Barriers and opportunities can be of any combination of regulatory, market, or policy nature, and might involve, for example:
- Institutional and procedural challenges for approvals
- Resources, knowledge, and expertise required for approvals
- Data and information required for decision-making on adoption of innovative technologies, including use of non-wires solutions as alternatives to expansion of traditional electricity system components (e.g., new electrical infrastructure or generation)

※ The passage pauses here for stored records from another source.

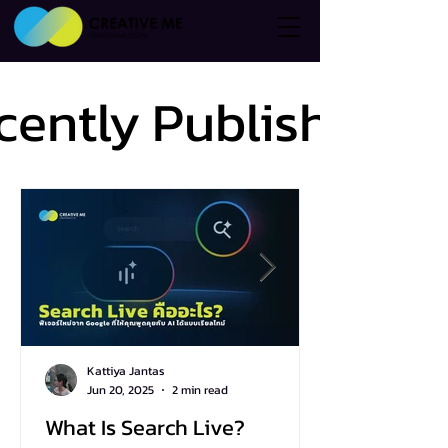
cently Published
cently Published
Kattiya Jantas
Jun 20, 2025
2 min read
What Is Search Live?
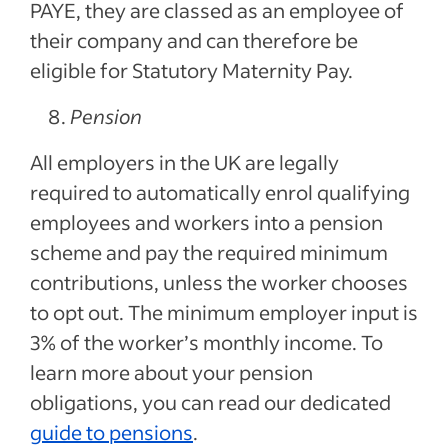
PAYE, they are classed as an employee of
their company and can therefore be
eligible for Statutory Maternity Pay.
Pension
All employers in the UK are legally
required to automatically enrol qualifying
employees and workers into a pension
scheme and pay the required minimum
contributions, unless the worker chooses
to opt out. The minimum employer input is
3% of the worker’s monthly income. To
learn more about your pension
obligations, you can read our dedicated
guide to pensions
.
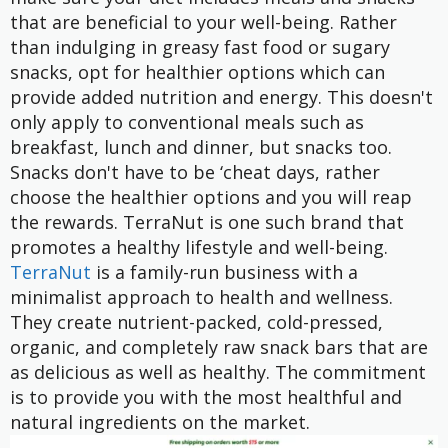
that are beneficial to your well-being. Rather
than indulging in greasy fast food or sugary
snacks, opt for healthier options which can
provide added nutrition and energy. This doesn't
only apply to conventional meals such as
breakfast, lunch and dinner, but snacks too.
Snacks don't have to be ‘cheat days, rather
choose the healthier options and you will reap
the rewards. TerraNut is one such brand that
promotes a healthy lifestyle and well-being.
TerraNut
is a family-run business with a
minimalist approach to health and wellness.
They create nutrient-packed, cold-pressed,
organic, and completely raw snack bars that are
as delicious as well as healthy. The commitment
is to provide you with the most healthful and
natural ingredients on the market.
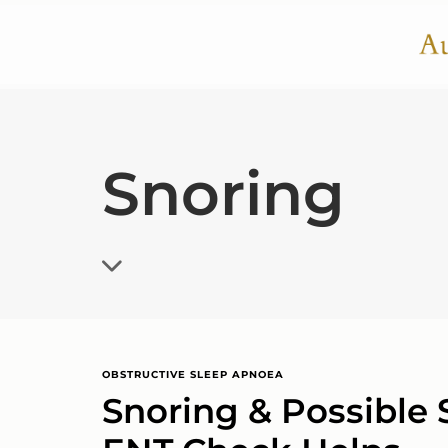
Snoring
OBSTRUCTIVE SLEEP APNOEA
Snoring & Possible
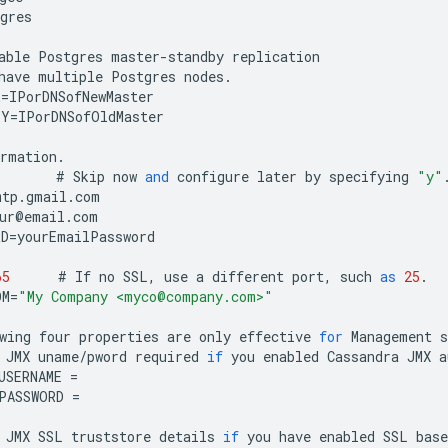
gres
able
Postgres
master
-
standby
replication
have
multiple
Postgres
nodes
.
R
=
IPorDNSofNewMaster
BY
=
IPorDNSofOldMaster
ormation
.
#
Skip
now
and
configure
later
by
specifying
"y"
mtp
.
gmail
.
com
ur
@
email
.
com
RD
=
yourEmailPassword
65
#
If
no
SSL
,
use
a
different
port
,
such
as
25
.
OM
=
"My Company <myco@company.com>"
wing
four
properties
are
only
effective
for
Management
s
JMX
uname
/
pword
required
if
you
enabled
Cassandra
JMX
a
USERNAME
=
PASSWORD
=
JMX
SSL
truststore
details
if
you
have
enabled
SSL
base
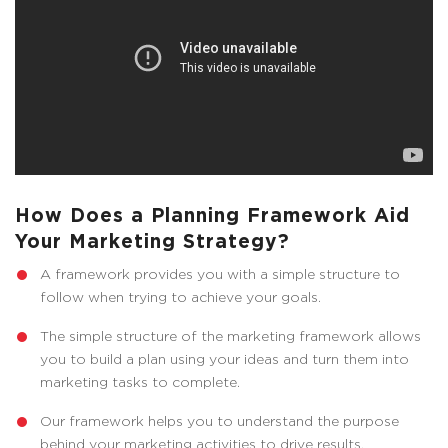
How Does a Planning Framework Aid
Your Marketing Strategy?
A framework provides you with a simple structure to
follow when trying to achieve your goals.
The simple structure of the marketing framework allows
you to build a plan using your ideas and turn them into
marketing tasks to complete.
Our framework helps you to understand the purpose
behind your marketing activities to drive results.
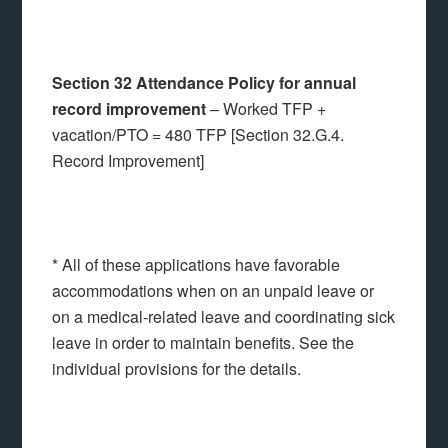
Section 32 Attendance Policy for annual
record improvement
– Worked TFP +
vacation/PTO = 480 TFP [Section 32.G.4.
Record Improvement]
* All of these applications have favorable
accommodations when on an unpaid leave or
on a medical-related leave and coordinating sick
leave in order to maintain benefits. See the
individual provisions for the details.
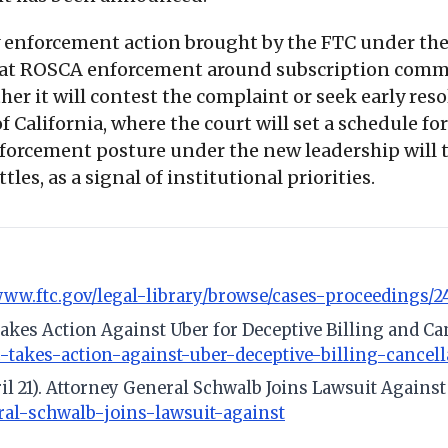
y enforcement action brought by the FTC under the
hat ROSCA enforcement around subscription commerc
her it will contest the complaint or seek early res
f California, where the court will set a schedule f
orcement posture under the new leadership will tr
tles, as a signal of institutional priorities.
/www.ftc.gov/legal-library/browse/cases-proceedings/2
 Takes Action Against Uber for Deceptive Billing and Ca
c-takes-action-against-uber-deceptive-billing-cancell
ril 21). Attorney General Schwalb Joins Lawsuit Agains
eral-schwalb-joins-lawsuit-against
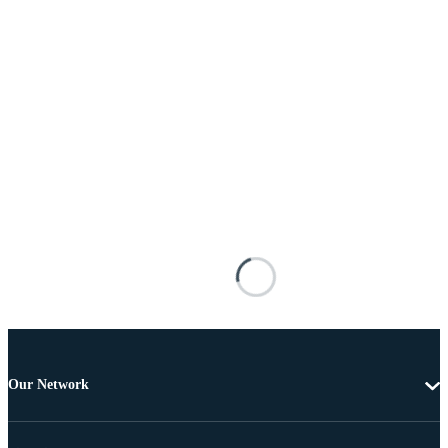
Our Network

- Removing or mitigating customer barriers to DER adoption
- Addressing rate impacts, including assessments of different customer segments who may bear more of the burden than others without intervention
- Leveraging DERs to address systems needs for electricity transformation by 2050
- Supporting the grid needs for reliability while creating opportunities for customers
- Implementing new business models enabled by industry trends
- Coordinating standards adoption around areas such as performance reporting, control, data access, etc.
Tools, services, and / or resources might involve, for example:
- Capacity building mechanisms such as training, technical conferences and working groups, knowledge repositories and sharing, increased communication between organizations, on-demand and on-site resources
- Demonstration mechanisms and pilots such as sandboxes, market and/or regulatory trials, temporary exemptions, innovation funds, and customized guidance
- Reporting and knowledge transfers by way of more robust and wide-reaching data collection mechanisms, including ensuring such data is publicly available, considering concerns related to sensitive or confidential data/information
- Support for procedural changes, such as performance-based pricing, multi-year rate plans, general or rule-making processes, performance incentive mechanisms, updated frameworks for cost-benefit analysis
Respondents are encouraged to use verifiable empirical evidence, validated studies or case studies (for example), wherever possible, to support submissions.
Please note that this is solely a Request for Information and not a current funding opportunity. Natural Resources Canada is not accepting applications at this time, nor is it obligated to respond directly or indirectly to any of the issues submitted under this RFI.
Individual contributions will be kept confidential. Information received through this RFI can be shared with parties upon request, however any information or results that may be released will be represented in aggregate without attribution.